I am the master and I am the puppet. And I am not the type of person who still plays video games.

So go the opening paragraphs of the essay, foreshadowing Klosterman’s eventual boredom with the game and subsequent decision to neglect his SimSelf while the latter writhes in his own pee.

The first thing I can immediately tell from this passage is that Klosterman and I are about the same age (he was born a year before me, in 1972). The tell is the phrase ‘video games’, which only men currently between the ages of about 33 and 39 use. Younger people call them ‘computer games’ or just ‘games’. Older people can’t refer to them coherently at all. The women I know don’t mention them unless its in the context of the final flaw that persuaded them not to date some guy they were perviously thinking about dabbling in (e.g. On top of it all, he sits at home and plays video games). We late-Gen-X males are the only people who became fully accustomed to the idea of manipulating a character on a screen before the advent of the personal computer age.

Next, I also immediately identify with the co-mingled curiosity and contempt that Klosterman expresses towards gaming (‘It’s fun, but– somehow– vaguely pathetic’). For my part, the contempt partly serves to mask a fearful respect that I have for the gaming industry and its potential to enslave me. I have only played one game in my adult life (Civilization), but that’s less out of lack of interest and more out of a wary realization that I love games in general and can easily picture myself getting sucked in if I strayed past a certain threshold. This dread manifested itself in a particular anti-social habit that I developed towards a guy I used to share an apartment with, who worked at Electronic Arts as a producer for the Sims. The roommate had an Xbox lying around that he would bring out (albeit only quite rarely) to show his friends what he was doing at work. After they would invariably disappear and leave the console lying on the floor in front of the TV, I would always respectfully pick it up and place it on top of the tallest bookshelf in the living room– the most inaccessible shared spot in the house. Such was my determination not to become an addict.

Klosterman writes at great– and persuasive– length about the bizarre and abstracted aspects of the game, but one personal experience I had involving the above-mentioned Sims-producer roommate really drove home for me how weird the whole thing is.
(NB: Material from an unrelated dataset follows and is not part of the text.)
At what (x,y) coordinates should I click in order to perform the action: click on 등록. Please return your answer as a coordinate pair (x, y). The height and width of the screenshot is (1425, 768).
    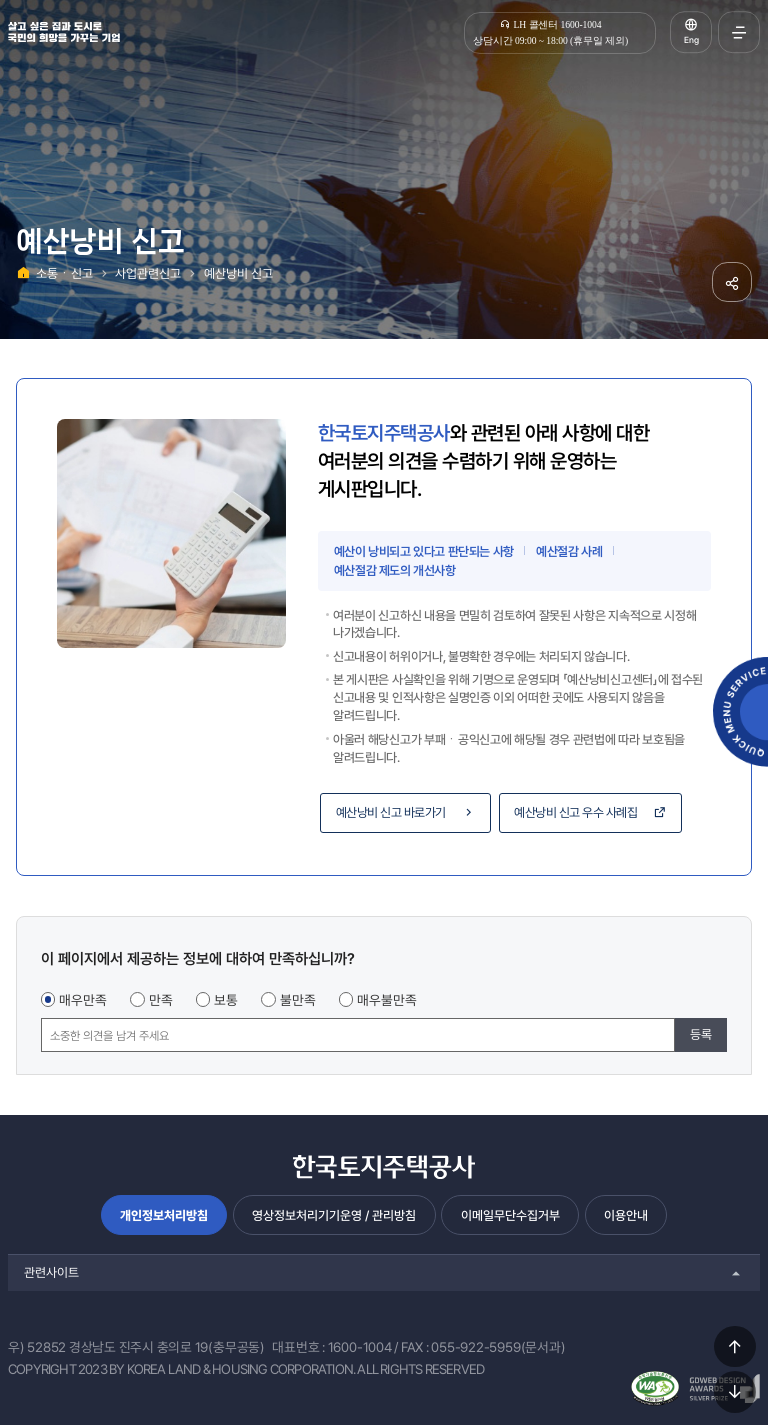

One Saturday, my roommate spent the whole day at his office furiously working to correct a mistake one of his programmers had made. The programmer was supposed to have designd a disco ball for a dance club environment. Instead of creating the disco ball from scratch, the programmer had taken a lawn sprinkler and decided to modify it (this apparently being a common approach, according to my roommate). But, the programmer had done a really lazy job of it, so the ‘disco ball’ was still acting more like a lawn sprinkler and spraying dancers with water. My roommate stomped home at about 7pm having lost an entire sunny Saturday to getting the disco ball to act like a disco ball. He was so deeply immersed in the problem and so enraged about it that he managed to relate the entire scenario back to me without expressing the slightest awareness of what an absurdly meta way this was to spend one’s Saturday. If I wasn’t thoroughly creeped out frightened by virtual-reality game play until now, this lawn-sprinkler/disco-ball anecdote totally scared me straight as shit.

Authorial self-doubt and torment note: I previously promised myself that I would boycott the ‘#FAIL’ construction in this blog, as I think it’s the lamest, most overused, mind-rotting meme currently in circulation. But, I couldn’t think of a single other title for this post that works nearly as well. So, there you have it.